What does it actually mean to know yourself.
It probably doesn't mean finding some essential, unchanging core self beneath all the influences. It probably means something more practical and more difficult. Developing the ability to distinguish between what you actually think and feel and want, and what you have been told to think and feel and want by systems that benefit from your confusion.
A cliché, I know, and still. Think of a girl who became a model because being a model is the dream. The aesthetic fits the feed. The identity is legible, admirable, instantly understood. But maybe she would rather have been someone who bakes bread at five in the morning for no audience at all. The life she is living is coherent and photogenic, but is it hers?

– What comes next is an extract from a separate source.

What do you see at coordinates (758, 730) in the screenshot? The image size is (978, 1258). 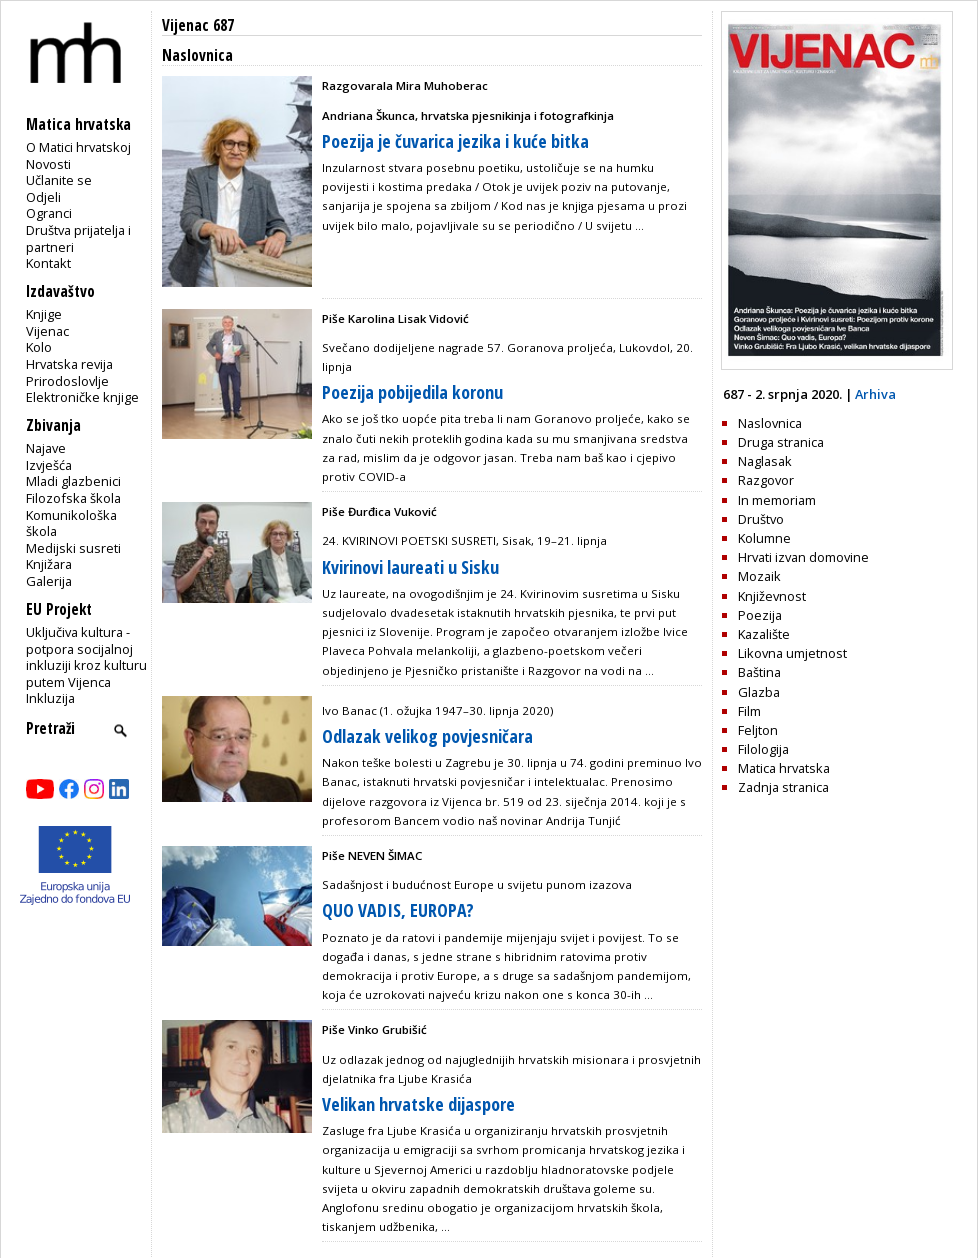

This happens in quieter ways too. In careers chosen because they matched a template that arrived early. In versions of yourself assembled from absorbed references that were never examined closely enough to be claimed or discarded.
Can one live an entire life inside a self-image that was partly borrowed and never notice? When the borrowed image is functional and the people around you confirm it and nothing ever forces you to hold it up to the light.
That is perhaps the most uncomfortable thing I learned from Maltz. Not that people have the wrong self-image. But that most people never examine it at all.
You cannot get anywhere true from a borrowed map. But how many people reach the end of the journey before they think to check whose map they were using?
Today's micro-fable:
A cartographer spent his life making maps of a kingdom he had never visited, working from descriptions other travellers brought back. The maps were beautiful and widely used and considered highly accurate. One day he finally made the journey himself. The kingdom was nothing like his maps. He sat down by the road for a long time. Then he took out a fresh sheet and began again from what was actually in front of him. The second map was less beautiful, but far more useful.